New Castle News


May 30, 2012

Athlete of the Week: Alex Welker of Neshannock

NEW CASTLE — It was a quick slip of the tongue.

Alex Welker was rushing a bit before practice and made an honest mistake. He was thinking about two words, and one came out: snikes. A new brand of shoe and a pretty clever nickname.

“One day one of my coaches asked me why I didn’t have my spikes,” recalled Welker, a pitcher for the Neshannock High baseball team. “He said, ‘Did you get those new Nikes?’ I said, ‘Yeah, my snikes are in my bag.’ I got the words mixed up.
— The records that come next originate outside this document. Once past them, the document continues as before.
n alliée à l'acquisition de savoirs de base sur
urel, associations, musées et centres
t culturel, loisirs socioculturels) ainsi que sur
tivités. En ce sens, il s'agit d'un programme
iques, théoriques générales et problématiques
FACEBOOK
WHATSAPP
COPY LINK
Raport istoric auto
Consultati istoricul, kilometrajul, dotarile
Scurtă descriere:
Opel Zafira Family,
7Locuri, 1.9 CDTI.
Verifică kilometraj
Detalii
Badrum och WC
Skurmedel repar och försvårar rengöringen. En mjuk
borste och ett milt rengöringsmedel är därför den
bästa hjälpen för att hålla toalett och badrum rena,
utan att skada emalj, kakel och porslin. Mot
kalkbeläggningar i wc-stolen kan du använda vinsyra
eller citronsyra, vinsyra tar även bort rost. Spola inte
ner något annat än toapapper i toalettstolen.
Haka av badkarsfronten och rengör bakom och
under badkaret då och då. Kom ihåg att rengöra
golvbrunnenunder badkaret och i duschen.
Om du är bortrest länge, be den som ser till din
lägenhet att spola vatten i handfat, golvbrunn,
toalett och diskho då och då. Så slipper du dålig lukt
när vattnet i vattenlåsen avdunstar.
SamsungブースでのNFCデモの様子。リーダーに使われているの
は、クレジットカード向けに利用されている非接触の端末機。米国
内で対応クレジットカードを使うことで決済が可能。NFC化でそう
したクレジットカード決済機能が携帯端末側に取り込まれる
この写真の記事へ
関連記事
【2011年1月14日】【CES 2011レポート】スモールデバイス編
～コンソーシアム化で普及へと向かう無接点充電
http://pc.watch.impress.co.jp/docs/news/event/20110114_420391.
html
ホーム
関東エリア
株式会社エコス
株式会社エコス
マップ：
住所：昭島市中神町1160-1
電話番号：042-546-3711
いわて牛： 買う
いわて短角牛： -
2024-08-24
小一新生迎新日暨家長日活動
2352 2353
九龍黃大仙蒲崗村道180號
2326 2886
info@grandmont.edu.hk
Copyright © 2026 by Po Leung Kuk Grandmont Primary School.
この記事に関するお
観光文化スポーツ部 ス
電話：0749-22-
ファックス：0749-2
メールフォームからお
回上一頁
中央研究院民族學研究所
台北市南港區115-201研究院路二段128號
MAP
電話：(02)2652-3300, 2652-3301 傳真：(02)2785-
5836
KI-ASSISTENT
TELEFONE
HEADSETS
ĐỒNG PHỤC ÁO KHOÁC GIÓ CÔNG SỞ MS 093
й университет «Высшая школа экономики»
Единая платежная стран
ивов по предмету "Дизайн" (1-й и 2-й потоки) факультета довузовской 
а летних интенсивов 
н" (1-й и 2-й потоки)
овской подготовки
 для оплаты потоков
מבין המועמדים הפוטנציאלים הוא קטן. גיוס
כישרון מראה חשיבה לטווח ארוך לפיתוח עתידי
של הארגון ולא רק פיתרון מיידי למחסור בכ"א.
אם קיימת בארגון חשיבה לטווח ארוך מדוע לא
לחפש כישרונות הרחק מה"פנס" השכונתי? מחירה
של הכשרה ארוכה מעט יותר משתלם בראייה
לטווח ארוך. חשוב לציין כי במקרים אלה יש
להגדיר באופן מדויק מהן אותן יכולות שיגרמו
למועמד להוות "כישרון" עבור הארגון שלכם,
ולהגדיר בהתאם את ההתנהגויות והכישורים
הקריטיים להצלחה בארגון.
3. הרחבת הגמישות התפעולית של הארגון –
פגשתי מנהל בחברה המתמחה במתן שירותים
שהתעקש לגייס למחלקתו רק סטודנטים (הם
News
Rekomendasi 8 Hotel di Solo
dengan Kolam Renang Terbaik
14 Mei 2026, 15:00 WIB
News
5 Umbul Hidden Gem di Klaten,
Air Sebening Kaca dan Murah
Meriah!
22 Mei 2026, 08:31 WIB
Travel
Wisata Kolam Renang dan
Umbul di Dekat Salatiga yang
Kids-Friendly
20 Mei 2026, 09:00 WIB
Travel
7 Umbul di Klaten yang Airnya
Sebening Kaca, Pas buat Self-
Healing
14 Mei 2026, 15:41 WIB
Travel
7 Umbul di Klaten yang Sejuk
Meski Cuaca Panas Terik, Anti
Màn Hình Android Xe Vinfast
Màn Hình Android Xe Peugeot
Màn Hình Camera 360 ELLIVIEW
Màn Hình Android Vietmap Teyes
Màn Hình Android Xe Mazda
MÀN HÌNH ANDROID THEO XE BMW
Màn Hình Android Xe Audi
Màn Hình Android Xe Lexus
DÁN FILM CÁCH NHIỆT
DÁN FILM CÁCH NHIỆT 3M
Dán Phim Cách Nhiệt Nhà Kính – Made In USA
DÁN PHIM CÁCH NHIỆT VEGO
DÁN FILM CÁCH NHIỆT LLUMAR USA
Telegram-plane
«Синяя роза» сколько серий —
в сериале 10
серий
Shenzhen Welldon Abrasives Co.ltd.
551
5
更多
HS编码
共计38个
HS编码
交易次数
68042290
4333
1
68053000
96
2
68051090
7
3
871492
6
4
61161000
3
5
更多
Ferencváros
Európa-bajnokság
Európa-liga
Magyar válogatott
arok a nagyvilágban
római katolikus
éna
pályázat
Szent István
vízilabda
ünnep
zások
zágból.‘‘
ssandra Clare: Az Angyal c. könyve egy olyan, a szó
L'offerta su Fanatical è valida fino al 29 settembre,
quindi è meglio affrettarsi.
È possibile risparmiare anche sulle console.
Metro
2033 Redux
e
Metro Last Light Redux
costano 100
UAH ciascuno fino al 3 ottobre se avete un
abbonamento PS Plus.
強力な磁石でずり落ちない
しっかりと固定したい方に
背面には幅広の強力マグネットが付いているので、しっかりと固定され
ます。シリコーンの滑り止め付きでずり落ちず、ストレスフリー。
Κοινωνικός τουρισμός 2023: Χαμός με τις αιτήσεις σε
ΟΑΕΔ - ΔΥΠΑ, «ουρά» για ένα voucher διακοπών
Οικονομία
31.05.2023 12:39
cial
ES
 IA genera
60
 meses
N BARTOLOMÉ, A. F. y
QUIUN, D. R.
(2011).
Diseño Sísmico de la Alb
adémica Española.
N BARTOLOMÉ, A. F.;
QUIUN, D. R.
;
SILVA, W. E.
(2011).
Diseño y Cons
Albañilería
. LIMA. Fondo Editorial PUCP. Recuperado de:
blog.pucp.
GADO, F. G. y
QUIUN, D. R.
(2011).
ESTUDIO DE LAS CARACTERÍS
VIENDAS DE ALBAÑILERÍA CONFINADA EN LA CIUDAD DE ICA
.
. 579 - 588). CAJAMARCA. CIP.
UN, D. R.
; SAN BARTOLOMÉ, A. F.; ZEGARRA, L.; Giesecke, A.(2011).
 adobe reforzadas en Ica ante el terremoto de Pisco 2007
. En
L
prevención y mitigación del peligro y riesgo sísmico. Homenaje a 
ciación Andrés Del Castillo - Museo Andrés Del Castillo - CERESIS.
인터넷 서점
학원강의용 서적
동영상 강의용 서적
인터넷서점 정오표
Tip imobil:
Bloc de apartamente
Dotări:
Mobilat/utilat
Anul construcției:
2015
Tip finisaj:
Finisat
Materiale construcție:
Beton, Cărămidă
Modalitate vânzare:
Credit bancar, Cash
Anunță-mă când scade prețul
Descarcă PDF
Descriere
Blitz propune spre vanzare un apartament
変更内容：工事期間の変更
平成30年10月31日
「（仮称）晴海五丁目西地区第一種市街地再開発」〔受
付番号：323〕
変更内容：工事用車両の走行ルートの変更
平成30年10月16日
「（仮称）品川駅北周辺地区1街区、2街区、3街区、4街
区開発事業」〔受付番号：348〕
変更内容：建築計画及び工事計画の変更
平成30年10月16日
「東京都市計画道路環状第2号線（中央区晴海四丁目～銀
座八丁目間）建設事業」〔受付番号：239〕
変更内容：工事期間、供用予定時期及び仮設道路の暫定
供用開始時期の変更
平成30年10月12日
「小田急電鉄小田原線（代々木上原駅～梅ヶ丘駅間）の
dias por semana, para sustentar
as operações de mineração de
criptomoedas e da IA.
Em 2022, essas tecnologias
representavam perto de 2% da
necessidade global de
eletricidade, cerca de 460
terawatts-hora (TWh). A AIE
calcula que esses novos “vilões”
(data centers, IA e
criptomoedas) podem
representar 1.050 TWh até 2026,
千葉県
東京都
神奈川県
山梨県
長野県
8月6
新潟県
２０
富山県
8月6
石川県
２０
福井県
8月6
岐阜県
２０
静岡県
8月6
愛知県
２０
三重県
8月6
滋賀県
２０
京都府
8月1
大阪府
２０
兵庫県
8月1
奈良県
And that’s all they call me now.”

With how he’s thrown the ball this season, it doesn’t seem like a coincidence his newfound moniker rhymes with strikes.

The junior right-hander has become one of the Lancers’ top pitchers. He holds a 6-1 record and a 2.09 ERA. He’s given up 23 hits in 371/3 innings and opponents are hitting .177 against him. Welker really has flourished in the playoffs. He didn’t allow a hit over four innings and struck out five in the Lancers’ 9-5 WPIAL Class A quarterfinal win over Chartiers Houston. He followed that up by yielding one run on three hits in a 6-1 victory over Our Lady of Sacred Heart in the semifinals last Monday. He struck out seven and walked two in his first complete game of the season.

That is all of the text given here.